Read specific tags of xml document then separate words of sentence

hi

i have many XML file that their format is .FILE . (i hope you understand),

then i read all of then one by one, with fopen($file, “r”) line by line… because their format is not .xml i couldn use normal xml reader functions to read.

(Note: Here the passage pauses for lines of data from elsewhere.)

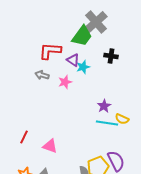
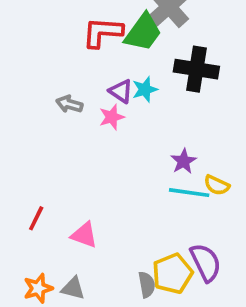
red L-shape: (50, 51) -> (103, 32), moved
black cross: (111, 56) -> (196, 69), size x1.6
purple triangle: (73, 60) -> (121, 91), moved

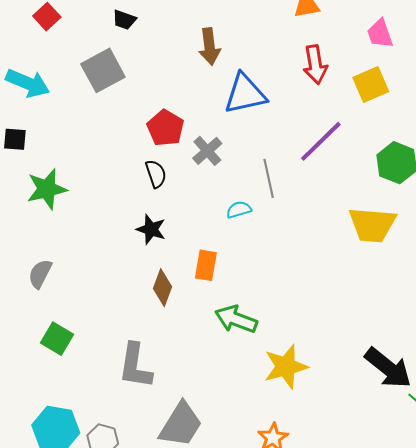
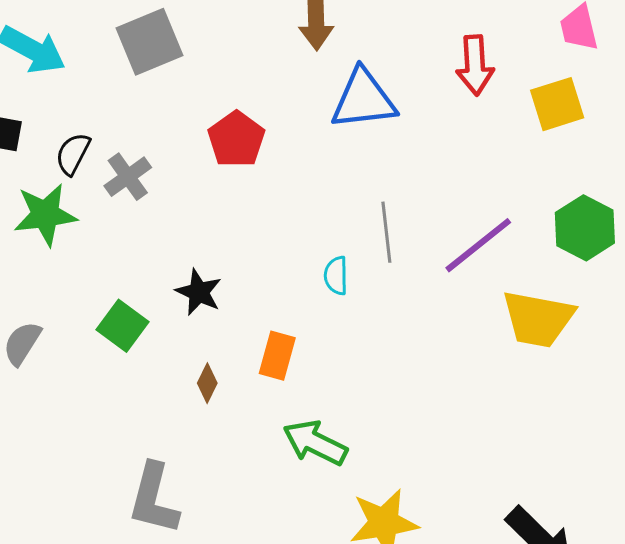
purple line: (321, 141) -> (478, 245), moved
gray cross: (207, 151) -> (128, 177), moved
black semicircle: (156, 174) -> (73, 154), moved, turned -140
cyan semicircle: (239, 210) -> (336, 276), turned -80
brown diamond: (162, 288) -> (207, 383), size x0.7
green square: (57, 339) -> (123, 326), moved

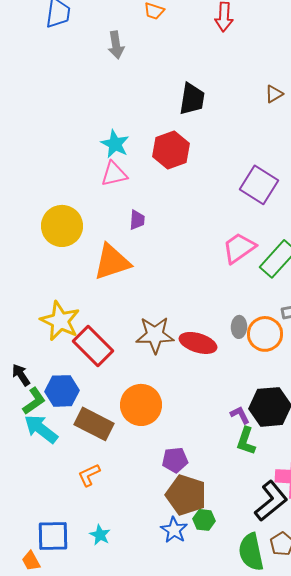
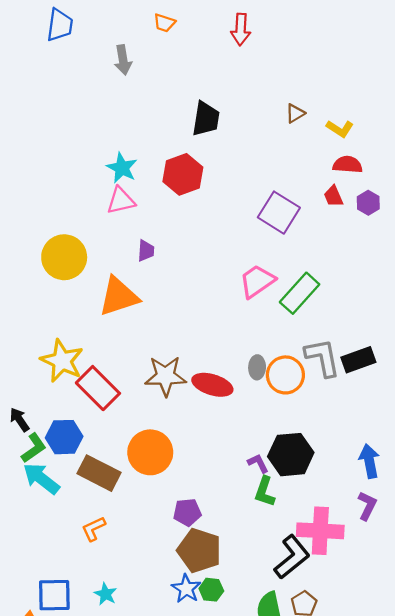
green hexagon: (204, 520) -> (211, 590), moved

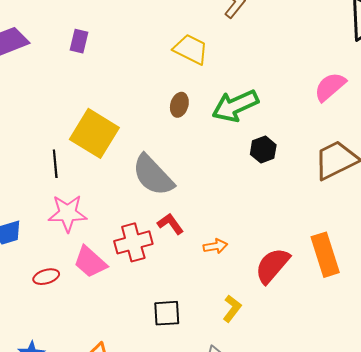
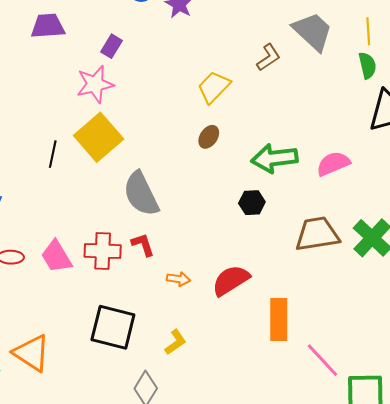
yellow trapezoid: (191, 49) -> (214, 87), turned -90
brown ellipse: (179, 105) -> (209, 137), moved
green arrow: (235, 106) -> (274, 158), moved
pink star: (68, 213) -> (95, 84), moved, turned -30
red semicircle: (272, 266) -> (231, 280), moved
black square: (167, 313) -> (113, 327), size x1.6

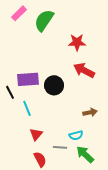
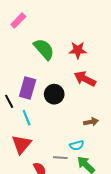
green semicircle: (44, 20) -> (44, 49), moved, turned 105
purple rectangle: (28, 79) -> (28, 88), turned -70
red triangle: (36, 134) -> (21, 144), moved, size x1.5

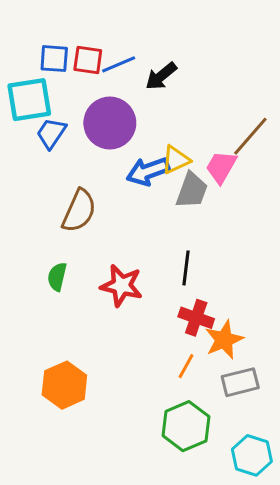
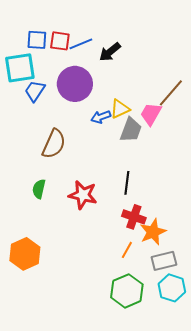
blue arrow: (148, 171) -> (101, 117), size x0.7
orange hexagon: (64, 385) -> (25, 254), moved
cyan hexagon: (252, 455) -> (172, 288), moved

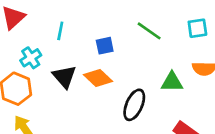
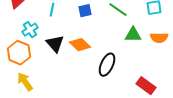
blue square: (105, 46) -> (85, 11), moved
green triangle: (172, 82) -> (133, 35), moved

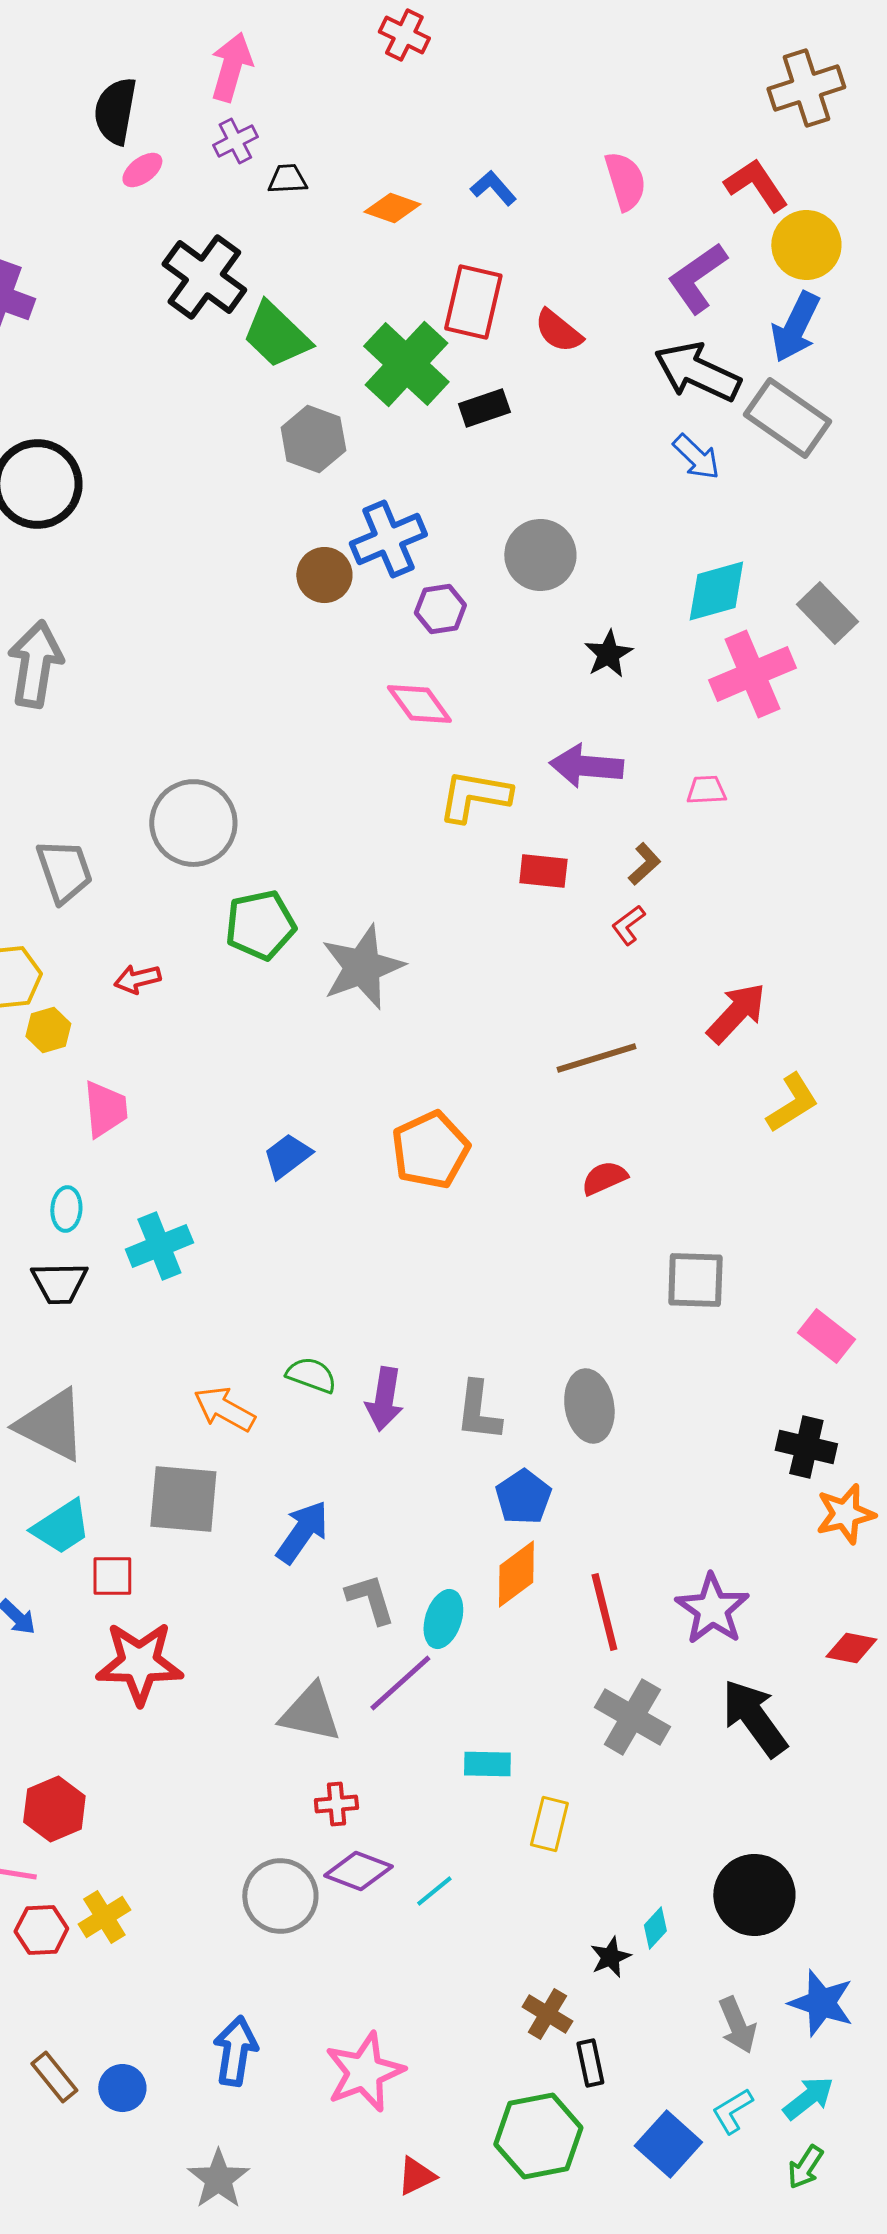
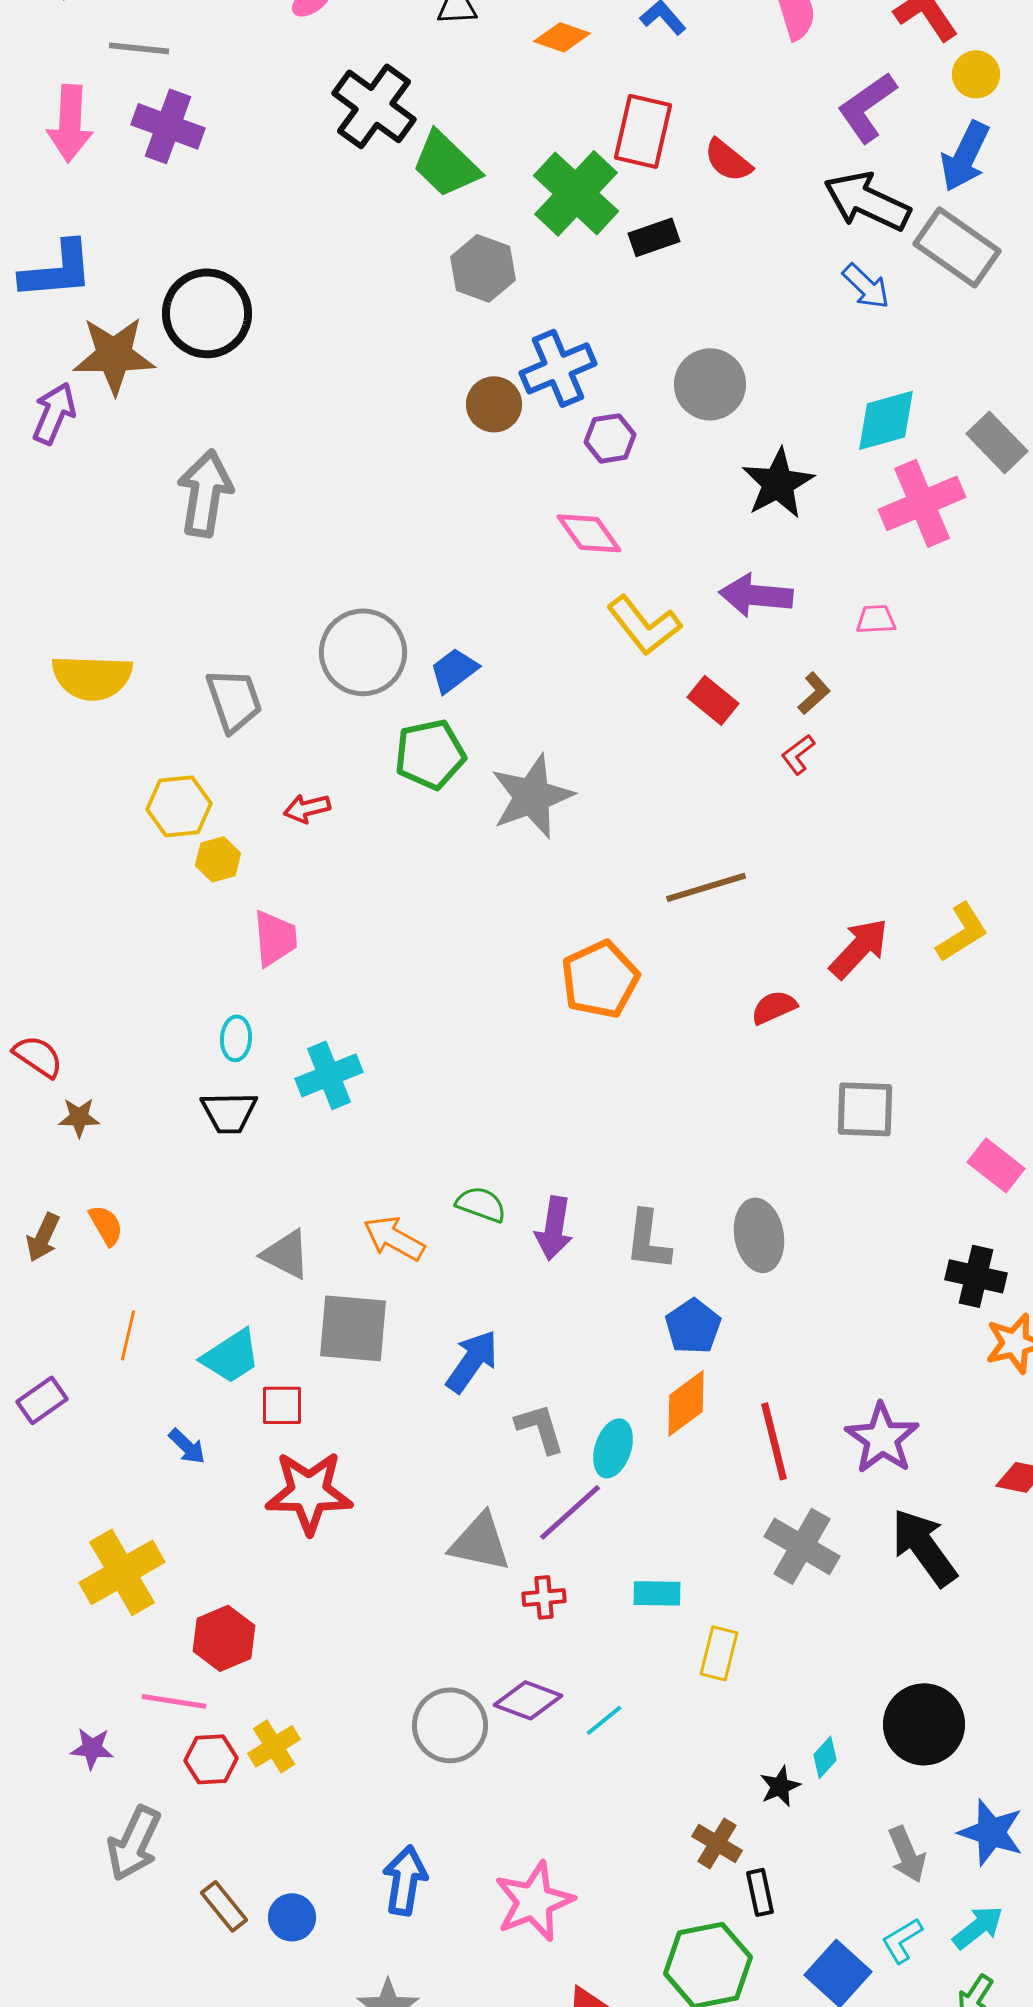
yellow circle: (806, 245) -> (976, 74), size x0.7
black star: (608, 654) -> (778, 483), size x1.5
yellow L-shape: (474, 796) -> (644, 625), turned -138
red rectangle: (543, 871) -> (713, 700), turned 33
red arrow: (736, 1013) -> (859, 948), moved
brown line: (596, 1058) -> (706, 887), moved
blue trapezoid: (287, 1156) -> (454, 670), moved
gray triangle: (51, 1425) -> (286, 1254), moved, size x0.7
red cross: (336, 1804) -> (544, 1597), moved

so the problem is read content of specific XML elements, for example look at below example:


<DOC>
<DATE>03/08/2009</DATE>
<AUTHOR>MotorStreet</AUTHOR>
<TEXT>The A8 never fails to amaze us. On a recent vacation we drove 700 miles north and on the way the kids never asked "Are we there yet?" once. The car is so relaxing to travel in and makes any journey comfortable. The gas mileage is equally impressive, on our vacation we averaged 28 mpg and drove most of the way at 80 mph. The 350hp direct injection 4.2L V8 has immediate power and even more refinement. The MMI is easy to use and just makes sense. We looked at the Lexus LS460, but it felt big, heavy, and was worse to drive than the old LS430; the Lexus had too many features and had millions of buttons. The 2007 BMW 750i had the stupid I-drive and the S550 was too expensive. The A8 is brilliant. </TEXT>
<FAVORITE>The engine, rear legroom, seats, suspension, steering, looks, quality, MMI, and more.</FAVORITE>
</DOC>
<DOC>
<DATE>03/31/2008</DATE>
<AUTHOR>driver</AUTHOR>
<TEXT>I've owned a 1979 5000S and a 2002 A4 1.8T, among other makes/models. This car is truly "the ultimate driving machine" bar none (sorry BMW). I've blown away many wanna-be's in BMW's from 3-series up to the 7-series on both highway and backroads with this baby and it's never misbehaved or thrown me a surprise. Incredible power, positive steering, and an amazing ride.</TEXT>
<FAVORITE>The power of the W12, fantastic feedback from the road. Stereo is amazing, Ipod interface is great.</FAVORITE>
</DOC>

so i wana read contents of textcontent and favorite content …
how to do it in optimize way?
then if possible get all of words that exist in sentences, but first step is get contents of this two tags,

Sorry, I don’t. I have never heard of FILE format.

Are they XML or not?

Is it just that they are XML but not well-formed / valid ?

1 Like

its xml file,but format is not .xml

yes,they are xml… i can read this

The XML parsers can be a bit picky about correctness.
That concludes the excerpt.